Top of Input for this task
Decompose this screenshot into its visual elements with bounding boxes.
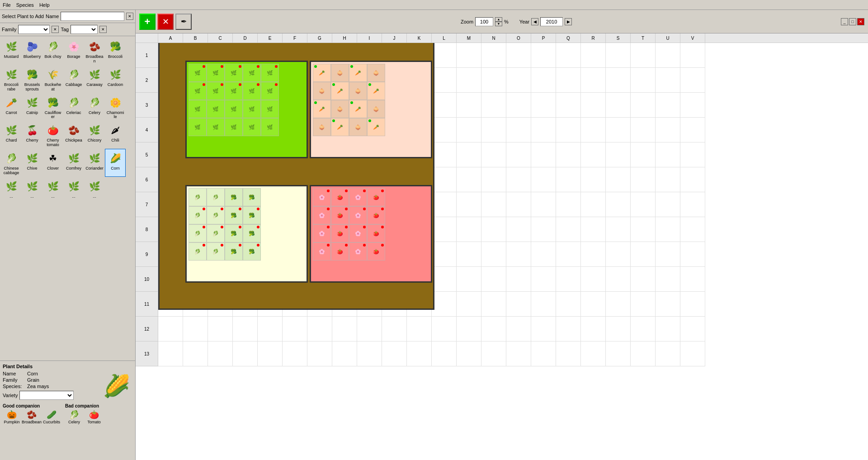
grid-cell-1-O[interactable] [506, 43, 531, 68]
grid-cell-13-G[interactable] [307, 341, 332, 366]
grid-cell-11-L[interactable] [432, 292, 457, 317]
bed-plant-cell[interactable]: 🌸 [313, 206, 331, 224]
bed-plant-cell[interactable]: 🌿 [225, 118, 243, 136]
bed-plant-cell[interactable]: 🍅 [367, 242, 385, 261]
grid-cell-1-R[interactable] [581, 43, 606, 68]
grid-cell-5-O[interactable] [506, 142, 531, 167]
grid-cell-3-P[interactable] [531, 93, 556, 118]
plant-item-clover[interactable]: ☘Clover [42, 149, 63, 177]
bed-plant-cell[interactable]: 🥬 [207, 206, 225, 224]
bed-plant-cell[interactable]: 🥕 [313, 100, 331, 118]
grid-cell-11-U[interactable] [656, 292, 680, 317]
plant-item-cherry-tomato[interactable]: 🍅Cherry tomato [42, 121, 63, 149]
plant-item-corn[interactable]: 🌽Corn [105, 149, 126, 177]
win-minimize-btn[interactable]: _ [841, 18, 848, 25]
grid-cell-3-O[interactable] [506, 93, 531, 118]
bed-plant-cell[interactable]: 🌸 [313, 224, 331, 242]
grid-cell-13-H[interactable] [332, 341, 357, 366]
grid-cell-6-P[interactable] [531, 167, 556, 192]
grid-cell-5-S[interactable] [606, 142, 631, 167]
grid-cell-11-T[interactable] [631, 292, 656, 317]
grid-cell-2-O[interactable] [506, 68, 531, 93]
grid-cell-13-M[interactable] [457, 341, 481, 366]
bed-plant-cell[interactable]: 🌿 [207, 118, 225, 136]
grid-cell-5-M[interactable] [457, 142, 481, 167]
grid-cell-8-Q[interactable] [556, 217, 581, 242]
grid-cell-4-R[interactable] [581, 118, 606, 142]
grid-cell-5-N[interactable] [481, 142, 506, 167]
plant-item-celery[interactable]: 🥬Celery [84, 93, 105, 121]
grid-cell-6-L[interactable] [432, 167, 457, 192]
tag-select[interactable] [71, 25, 98, 34]
grid-cell-9-T[interactable] [631, 242, 656, 267]
bed-plant-cell[interactable]: 🌿 [189, 118, 207, 136]
bed-plant-cell[interactable]: 🥦 [243, 188, 261, 206]
bed-plant-cell[interactable]: 🌸 [349, 242, 367, 261]
bed-plant-cell[interactable]: 🌿 [207, 100, 225, 118]
bed-plant-cell[interactable]: 🥕 [349, 100, 367, 118]
grid-cell-10-Q[interactable] [556, 267, 581, 292]
grid-cell-1-S[interactable] [606, 43, 631, 68]
bed-plant-cell[interactable]: 🌿 [243, 64, 261, 82]
grid-cell-10-U[interactable] [656, 267, 680, 292]
grid-cell-8-L[interactable] [432, 217, 457, 242]
bed-plant-cell[interactable]: 🌿 [189, 100, 207, 118]
grid-cell-9-P[interactable] [531, 242, 556, 267]
grid-cell-10-L[interactable] [432, 267, 457, 292]
plant-item-broadbean[interactable]: 🫘Broadbean [84, 37, 105, 65]
plant-item-chard[interactable]: 🌿Chard [1, 121, 22, 149]
grid-cell-1-Q[interactable] [556, 43, 581, 68]
grid-cell-4-N[interactable] [481, 118, 506, 142]
grid-cell-7-T[interactable] [631, 192, 656, 217]
grid-cell-12-I[interactable] [357, 317, 382, 341]
grid-cell-12-J[interactable] [382, 317, 407, 341]
bed-plant-cell[interactable]: 🥬 [207, 224, 225, 242]
grid-cell-3-S[interactable] [606, 93, 631, 118]
plant-item-coriander[interactable]: 🌿Coriander [84, 149, 105, 177]
grid-cell-9-N[interactable] [481, 242, 506, 267]
grid-cell-8-U[interactable] [656, 217, 680, 242]
plant-item-buckwheat[interactable]: 🌾Buckwheat [42, 65, 63, 93]
bed-plant-cell[interactable]: 🌿 [225, 100, 243, 118]
bed-plant-cell[interactable]: 🥕 [349, 64, 367, 82]
bed-plant-cell[interactable]: 🥦 [243, 242, 261, 261]
plant-item-chili[interactable]: 🌶Chili [105, 121, 126, 149]
bed-plant-cell[interactable]: 🧅 [313, 82, 331, 100]
grid-cell-12-T[interactable] [631, 317, 656, 341]
grid-cell-9-S[interactable] [606, 242, 631, 267]
grid-cell-2-N[interactable] [481, 68, 506, 93]
bed-plant-cell[interactable]: 🍅 [331, 188, 349, 206]
grid-cell-12-O[interactable] [506, 317, 531, 341]
grid-cell-6-M[interactable] [457, 167, 481, 192]
grid-cell-7-U[interactable] [656, 192, 680, 217]
bed-plant-cell[interactable]: 🥦 [243, 224, 261, 242]
bed-plant-cell[interactable]: 🥬 [207, 242, 225, 261]
grid-cell-3-M[interactable] [457, 93, 481, 118]
grid-cell-8-M[interactable] [457, 217, 481, 242]
bed-plant-cell[interactable]: 🍅 [331, 224, 349, 242]
grid-cell-13-E[interactable] [258, 341, 283, 366]
grid-cell-9-Q[interactable] [556, 242, 581, 267]
grid-cell-6-V[interactable] [680, 167, 705, 192]
bed-plant-cell[interactable]: 🥕 [331, 118, 349, 136]
grid-cell-1-T[interactable] [631, 43, 656, 68]
grid-cell-12-A[interactable] [158, 317, 183, 341]
grid-cell-10-N[interactable] [481, 267, 506, 292]
grid-cell-13-N[interactable] [481, 341, 506, 366]
plant-item-chickpea[interactable]: 🫘Chickpea [63, 121, 84, 149]
grid-cell-1-U[interactable] [656, 43, 680, 68]
plant-item-borage[interactable]: 🌸Borage [63, 37, 84, 65]
bed-plant-cell[interactable]: 🥬 [189, 206, 207, 224]
grid-cell-7-L[interactable] [432, 192, 457, 217]
grid-cell-10-T[interactable] [631, 267, 656, 292]
grid-cell-12-S[interactable] [606, 317, 631, 341]
bed-plant-cell[interactable]: 🧅 [313, 118, 331, 136]
grid-cell-12-K[interactable] [407, 317, 432, 341]
plant-item-comfrey[interactable]: 🌿Comfrey [63, 149, 84, 177]
grid-cell-8-R[interactable] [581, 217, 606, 242]
plant-item-carrot[interactable]: 🥕Carrot [1, 93, 22, 121]
grid-cell-9-V[interactable] [680, 242, 705, 267]
bed-plant-cell[interactable]: 🌿 [261, 100, 279, 118]
grid-cell-12-F[interactable] [283, 317, 307, 341]
grid-cell-5-T[interactable] [631, 142, 656, 167]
Bottom of Input for this task
- _Problem to solve_
Leave the pictures aside and output each entry exactly as it stands.

- _Finished exercise_
Decompose this screenshot into its visual elements with bounding boxes.
grid-cell-1-O[interactable] [506, 43, 531, 68]
grid-cell-13-G[interactable] [307, 341, 332, 366]
grid-cell-11-L[interactable] [432, 292, 457, 317]
bed-plant-cell[interactable]: 🌸 [313, 206, 331, 224]
bed-plant-cell[interactable]: 🌿 [225, 118, 243, 136]
bed-plant-cell[interactable]: 🍅 [367, 242, 385, 261]
grid-cell-1-R[interactable] [581, 43, 606, 68]
grid-cell-5-O[interactable] [506, 142, 531, 167]
grid-cell-3-P[interactable] [531, 93, 556, 118]
plant-item-clover[interactable]: ☘Clover [42, 149, 63, 177]
bed-plant-cell[interactable]: 🥬 [207, 206, 225, 224]
bed-plant-cell[interactable]: 🥕 [313, 100, 331, 118]
grid-cell-11-U[interactable] [656, 292, 680, 317]
plant-item-cherry-tomato[interactable]: 🍅Cherry tomato [42, 121, 63, 149]
plant-item-corn[interactable]: 🌽Corn [105, 149, 126, 177]
win-minimize-btn[interactable]: _ [841, 18, 848, 25]
grid-cell-3-O[interactable] [506, 93, 531, 118]
bed-plant-cell[interactable]: 🌸 [313, 224, 331, 242]
grid-cell-13-H[interactable] [332, 341, 357, 366]
grid-cell-6-P[interactable] [531, 167, 556, 192]
grid-cell-5-S[interactable] [606, 142, 631, 167]
grid-cell-11-T[interactable] [631, 292, 656, 317]
grid-cell-2-O[interactable] [506, 68, 531, 93]
grid-cell-13-M[interactable] [457, 341, 481, 366]
bed-plant-cell[interactable]: 🌿 [207, 118, 225, 136]
grid-cell-5-M[interactable] [457, 142, 481, 167]
grid-cell-8-Q[interactable] [556, 217, 581, 242]
grid-cell-4-R[interactable] [581, 118, 606, 142]
grid-cell-5-N[interactable] [481, 142, 506, 167]
plant-item-celery[interactable]: 🥬Celery [84, 93, 105, 121]
grid-cell-6-L[interactable] [432, 167, 457, 192]
tag-select[interactable] [71, 25, 98, 34]
grid-cell-9-T[interactable] [631, 242, 656, 267]
bed-plant-cell[interactable]: 🌿 [189, 118, 207, 136]
bed-plant-cell[interactable]: 🥦 [243, 188, 261, 206]
bed-plant-cell[interactable]: 🌸 [349, 242, 367, 261]
bed-plant-cell[interactable]: 🌿 [207, 100, 225, 118]
bed-plant-cell[interactable]: 🥕 [349, 100, 367, 118]
grid-cell-10-Q[interactable] [556, 267, 581, 292]
grid-cell-1-S[interactable] [606, 43, 631, 68]
bed-plant-cell[interactable]: 🌿 [243, 64, 261, 82]
grid-cell-10-U[interactable] [656, 267, 680, 292]
grid-cell-8-L[interactable] [432, 217, 457, 242]
bed-plant-cell[interactable]: 🌿 [189, 100, 207, 118]
grid-cell-9-P[interactable] [531, 242, 556, 267]
grid-cell-10-L[interactable] [432, 267, 457, 292]
plant-item-broadbean[interactable]: 🫘Broadbean [84, 37, 105, 65]
plant-item-chard[interactable]: 🌿Chard [1, 121, 22, 149]
grid-cell-1-Q[interactable] [556, 43, 581, 68]
grid-cell-4-N[interactable] [481, 118, 506, 142]
grid-cell-7-T[interactable] [631, 192, 656, 217]
grid-cell-12-I[interactable] [357, 317, 382, 341]
grid-cell-12-J[interactable] [382, 317, 407, 341]
bed-plant-cell[interactable]: 🥬 [207, 224, 225, 242]
grid-cell-3-S[interactable] [606, 93, 631, 118]
plant-item-coriander[interactable]: 🌿Coriander [84, 149, 105, 177]
grid-cell-9-N[interactable] [481, 242, 506, 267]
grid-cell-8-U[interactable] [656, 217, 680, 242]
plant-item-buckwheat[interactable]: 🌾Buckwheat [42, 65, 63, 93]
bed-plant-cell[interactable]: 🌿 [225, 100, 243, 118]
bed-plant-cell[interactable]: 🥕 [349, 64, 367, 82]
bed-plant-cell[interactable]: 🥦 [243, 242, 261, 261]
plant-item-chili[interactable]: 🌶Chili [105, 121, 126, 149]
bed-plant-cell[interactable]: 🧅 [313, 82, 331, 100]
grid-cell-12-T[interactable] [631, 317, 656, 341]
grid-cell-9-S[interactable] [606, 242, 631, 267]
grid-cell-2-N[interactable] [481, 68, 506, 93]
bed-plant-cell[interactable]: 🍅 [331, 188, 349, 206]
grid-cell-12-O[interactable] [506, 317, 531, 341]
grid-cell-6-M[interactable] [457, 167, 481, 192]
grid-cell-7-U[interactable] [656, 192, 680, 217]
bed-plant-cell[interactable]: 🥦 [243, 224, 261, 242]
bed-plant-cell[interactable]: 🥬 [207, 242, 225, 261]
grid-cell-3-M[interactable] [457, 93, 481, 118]
grid-cell-8-M[interactable] [457, 217, 481, 242]
bed-plant-cell[interactable]: 🍅 [331, 224, 349, 242]
grid-cell-13-E[interactable] [258, 341, 283, 366]
grid-cell-9-Q[interactable] [556, 242, 581, 267]
grid-cell-6-V[interactable] [680, 167, 705, 192]
bed-plant-cell[interactable]: 🥕 [331, 118, 349, 136]
grid-cell-1-T[interactable] [631, 43, 656, 68]
grid-cell-12-A[interactable] [158, 317, 183, 341]
grid-cell-10-N[interactable] [481, 267, 506, 292]
grid-cell-13-N[interactable] [481, 341, 506, 366]
plant-item-chickpea[interactable]: 🫘Chickpea [63, 121, 84, 149]
grid-cell-1-U[interactable] [656, 43, 680, 68]
plant-item-borage[interactable]: 🌸Borage [63, 37, 84, 65]
bed-plant-cell[interactable]: 🥬 [189, 206, 207, 224]
grid-cell-7-L[interactable] [432, 192, 457, 217]
grid-cell-10-T[interactable] [631, 267, 656, 292]
grid-cell-12-S[interactable] [606, 317, 631, 341]
bed-plant-cell[interactable]: 🧅 [313, 118, 331, 136]
grid-cell-12-K[interactable] [407, 317, 432, 341]
plant-item-comfrey[interactable]: 🌿Comfrey [63, 149, 84, 177]
grid-cell-8-R[interactable] [581, 217, 606, 242]
plant-item-carrot[interactable]: 🥕Carrot [1, 93, 22, 121]
grid-cell-9-V[interactable] [680, 242, 705, 267]
bed-plant-cell[interactable]: 🌿 [261, 100, 279, 118]
grid-cell-12-F[interactable] [283, 317, 307, 341]
grid-cell-5-T[interactable] [631, 142, 656, 167]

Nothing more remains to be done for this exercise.